One of the most widespread mistakes people make is being versatile in what they offer.

Service-based businesses are especially prone to this, and it has devastating consequences.

The story usually goes like this:

I offer web design services, but I’m low on clients and that causes a cashflow problem.

I’m going to also offer related services, like modifying website code, and copywriting, and Aweber integration.

That way I can catch more clients for different types of gigs, and solve my financial problems.”

After that, financial problems tend to spiral right out of control.


Several reasons:

If you want people to pay you handsomely, you have to excel at what you do. If you want to earn top dollar, you have to be one of the best.

And let me tell you: if you don’t focus 100% of your energy on becoming the best, you won’t become the best. Obviously.

But also: what kind of client do you want to work with?

I don’t know about you, but I prefer my clients to be smart, focused, driven, and poised for success.

To me, that means a client who hires experts for each part of his project, because hey, experts are the best for the job. Right?

So if you offer 7,5 different kinds of service that are only partially related (if at all), your client won’t be the type who hires experts.

He or she will be the type who hires freelancers who learn everything half-ass, because they try to do too many things at the same time.

Logically, a client like that isn’t exactly set up for massive success.

Which means his launch could bomb, his traffic might be untargeted, his funnel might be broken – many things can go wrong.

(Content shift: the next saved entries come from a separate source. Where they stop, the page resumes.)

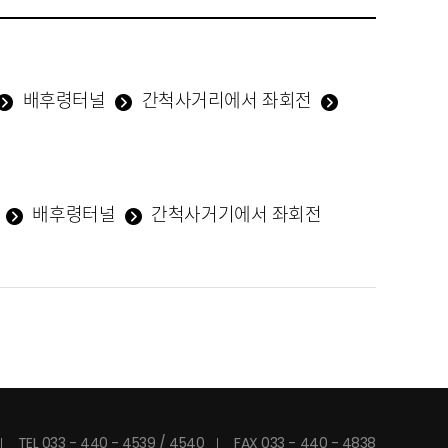
배후령터널
간척사거리에서 좌회전
진
배후령터널
간척사거기에서 좌회전
TEL 033 - 440 - 4539 / 4540
FAX 033 - 440 - 4838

And if it does go wrong? Then you have a problem, possibly several.

He could blame you even though the work you did isn’t the reason for the lack of results.

He is not likely to come back to you because he probably won’t make enough money to reinvest.

He could even come back to you and try to get a refund, which is just another hassle for you.

Focus. Specialise. Be really amazingly good at one specific thing. A small thing or a big thing, that depends.

Point in case: I could specialise in just email marketing services, but instead my offer is wider: I also write website copy, ads, direct response copy and video sales scripts.

But, it’s all a matter of copywriting services. As soon as a client asks me if I can also set up Mailchimp for them, I refer them to a specialist.

I could do it, but won’t. I specialise. That’s what makes me good at what I do.

And most importantly: it gives my clients the confidence that I don’t muck about with my work, but that instead I give it 100% every day.

Don’t be the guy who sells ice-cream but who will also paint your house.

Be the guy who is THE best housepainter in town, OR be the guy with the richest and creamiest icecream. Not both.